The stuff I mentioned can be bought in 5kg bags which will last you a month at least - depending on how much meals you're replacing - if it's all then you'll probably go trough more - you can pre-mix a week worth in a standard plastic container and shake in like two minutes.
The major time difference is going to be in figuring out how to do it the first time - but this is time well spent if you want to balance your nutrition (figuring out how much protein/fat/carbs you want and how many calories).
I'm in the same boat - I don't want to cook every day or eat out all the time - this is convenient and works towards my fitness goals. Throw in a multi vitamin, fish oil and some fruit/vegetables and you got a easy to do fast and cheap diet for building muscle.
As I went vegan I went from benching 120 to 200 with about 20% protein intake, and it was fine.
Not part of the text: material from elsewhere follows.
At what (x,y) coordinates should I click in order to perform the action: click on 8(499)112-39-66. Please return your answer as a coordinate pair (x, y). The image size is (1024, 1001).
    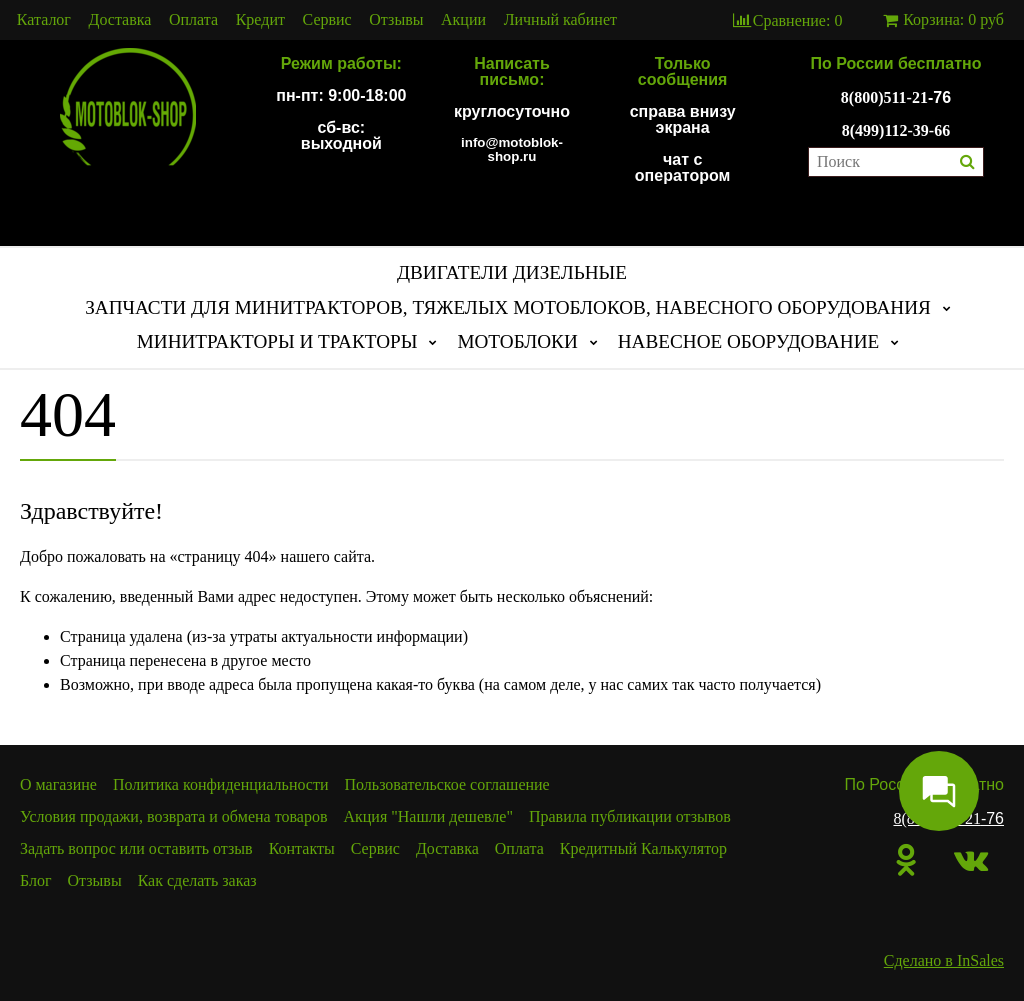
    Looking at the image, I should click on (896, 130).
We don't need shit tons of protein that everyone says we do, Soylent has a nice ratio of it.
> good luck with that if you do any physical activity
> close to a competitive
> on recreational level (how is this is even a thing? "competitive on a recreational level"?)
> you won't look like you lift
You've just substituted "any physical activity" for the "do you even lift bro" culture. Please don't do this and try to understand that the majority of people don't need or even want to be bodybuilders. For them Soylent is A-OK.
20% calories from protein is fine. Even for a strength athlete, if you are trying to gain muscle mass, 20kcal/lb and 1g protein/lb is a reasonable set of macros, which indeed is 20% calories from protein. A lot of bodybuilders will go up to 25% or even 30% from protein, but that's on the high end and certainly not something that would make sense for non-strength athletes.